Held at the Hard Rock Stadium complex in Miami Gardens, this will be the first race in the Sunshine State in 62 years. With a new track setup, F1 will loop the stadium, home of the NFL's Miami Dolphins.
Excited for @F1 @f1miami @HardRockStadium - a Global Entertainment Destination. This event will bring opportunities for so many and will be world-class. Thank you to @gregmaffei #chasecarey #stefanodomenicali @MayorRHarris @Ogilbert @CommishDiaz @MayorDaniella pic.twitter.com/n6dDDD1cPX
— Tom Garfinkel (@TomGarfinkel) April 18, 2021
The new 3.36 mile circuit has 19 corners, three straights and potential for three DRS zones, with expected top speeds of 198 mph.
Now with two races in the U.S., F1 President Stefano Domenicali said they will avoid having back-to-back events by keeping the Miami Grand Prix separate from the U.S. Grand Prix, which is held at Austin's Circuit of the Americas.
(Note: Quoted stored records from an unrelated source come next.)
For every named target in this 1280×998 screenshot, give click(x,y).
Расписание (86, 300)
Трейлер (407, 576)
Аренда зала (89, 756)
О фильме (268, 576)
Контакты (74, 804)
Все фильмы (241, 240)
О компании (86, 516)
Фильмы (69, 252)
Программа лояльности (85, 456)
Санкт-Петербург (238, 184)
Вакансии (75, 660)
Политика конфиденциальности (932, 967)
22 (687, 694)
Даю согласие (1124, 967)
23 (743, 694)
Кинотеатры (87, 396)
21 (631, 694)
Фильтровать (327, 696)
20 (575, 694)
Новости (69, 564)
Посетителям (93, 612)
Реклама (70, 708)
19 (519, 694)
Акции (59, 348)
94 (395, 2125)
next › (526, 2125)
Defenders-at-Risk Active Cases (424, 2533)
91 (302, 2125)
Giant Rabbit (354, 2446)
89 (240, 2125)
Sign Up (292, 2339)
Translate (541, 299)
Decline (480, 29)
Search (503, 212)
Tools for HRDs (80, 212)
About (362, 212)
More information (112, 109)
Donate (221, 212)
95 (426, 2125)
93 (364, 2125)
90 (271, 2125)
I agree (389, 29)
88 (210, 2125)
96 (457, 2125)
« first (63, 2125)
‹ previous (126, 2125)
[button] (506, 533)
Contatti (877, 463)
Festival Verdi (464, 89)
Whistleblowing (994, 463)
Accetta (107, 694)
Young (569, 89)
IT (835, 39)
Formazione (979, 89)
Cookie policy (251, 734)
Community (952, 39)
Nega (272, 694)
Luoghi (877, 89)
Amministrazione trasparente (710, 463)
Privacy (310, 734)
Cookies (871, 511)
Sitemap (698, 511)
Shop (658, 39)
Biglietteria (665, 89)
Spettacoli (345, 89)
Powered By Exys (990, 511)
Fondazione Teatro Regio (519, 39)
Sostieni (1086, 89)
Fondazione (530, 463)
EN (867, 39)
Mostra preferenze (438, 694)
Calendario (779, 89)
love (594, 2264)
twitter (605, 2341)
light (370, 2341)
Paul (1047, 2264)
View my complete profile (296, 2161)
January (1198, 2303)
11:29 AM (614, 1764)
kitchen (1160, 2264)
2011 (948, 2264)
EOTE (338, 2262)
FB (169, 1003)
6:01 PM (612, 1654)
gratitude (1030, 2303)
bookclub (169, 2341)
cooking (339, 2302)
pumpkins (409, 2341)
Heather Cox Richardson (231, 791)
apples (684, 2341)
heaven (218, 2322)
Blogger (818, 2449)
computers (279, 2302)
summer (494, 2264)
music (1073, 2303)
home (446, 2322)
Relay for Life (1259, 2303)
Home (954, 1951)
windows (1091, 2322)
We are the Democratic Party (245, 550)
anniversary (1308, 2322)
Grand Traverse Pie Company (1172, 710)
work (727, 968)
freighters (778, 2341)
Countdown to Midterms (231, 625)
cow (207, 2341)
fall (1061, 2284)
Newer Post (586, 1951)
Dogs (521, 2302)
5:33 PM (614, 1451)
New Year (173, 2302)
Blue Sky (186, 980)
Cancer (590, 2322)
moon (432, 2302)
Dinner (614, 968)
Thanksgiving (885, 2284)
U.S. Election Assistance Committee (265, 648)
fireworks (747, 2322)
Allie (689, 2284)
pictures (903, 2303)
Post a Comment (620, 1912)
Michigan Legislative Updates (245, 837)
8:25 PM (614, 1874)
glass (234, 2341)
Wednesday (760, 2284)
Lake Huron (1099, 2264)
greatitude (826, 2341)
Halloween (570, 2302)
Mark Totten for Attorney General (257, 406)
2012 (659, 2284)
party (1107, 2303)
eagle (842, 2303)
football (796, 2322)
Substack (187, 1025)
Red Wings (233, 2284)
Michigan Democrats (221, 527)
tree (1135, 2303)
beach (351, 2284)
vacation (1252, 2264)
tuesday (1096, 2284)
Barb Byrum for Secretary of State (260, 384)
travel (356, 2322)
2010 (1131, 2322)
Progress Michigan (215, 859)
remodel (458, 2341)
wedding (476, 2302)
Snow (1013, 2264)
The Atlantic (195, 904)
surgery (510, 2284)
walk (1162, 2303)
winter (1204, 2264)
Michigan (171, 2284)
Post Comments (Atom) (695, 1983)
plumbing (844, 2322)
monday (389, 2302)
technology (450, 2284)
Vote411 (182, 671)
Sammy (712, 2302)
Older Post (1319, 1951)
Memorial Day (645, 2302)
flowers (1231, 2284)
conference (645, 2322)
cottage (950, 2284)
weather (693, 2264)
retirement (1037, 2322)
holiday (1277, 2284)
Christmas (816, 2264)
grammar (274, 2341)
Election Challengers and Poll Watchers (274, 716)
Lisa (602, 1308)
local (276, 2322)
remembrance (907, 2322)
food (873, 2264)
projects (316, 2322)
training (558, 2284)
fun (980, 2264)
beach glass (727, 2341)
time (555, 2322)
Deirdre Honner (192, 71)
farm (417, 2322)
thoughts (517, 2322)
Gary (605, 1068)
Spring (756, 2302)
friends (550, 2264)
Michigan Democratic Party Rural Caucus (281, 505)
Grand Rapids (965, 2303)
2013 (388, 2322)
The date of the race has yet to be confirmed, though Domenicali said he expects the first race in a 10-year deal to take place in the second quarter of 2022. Austin's race will take place on Oct. 24 this year.
"The USA is a key growth market for us, and we are greatly encouraged by our growing reach in the U.S. which will be further supported by this exciting second race," Domenicali said.
Miami will mark the 11th race location in the U.S. since the Championship began in 1950: Circuit of The Americas in Austin; Dallas, Texas; Indianapolis, Indiana; Sebring, Florida; Riverside, California; Watkins Glen, New York; Long Beach, California; Las Vegas, Nevada; Detroit, Michigan and Phoenix, Arizona. COTA was first opened in 2012.
Domenicali said F1 will be working with the FIA and the Hard Rock Stadium to leave a lasting impact on the community: discounted tickets for residents, a program to support local businesses and a STEM education program through F1 in schools.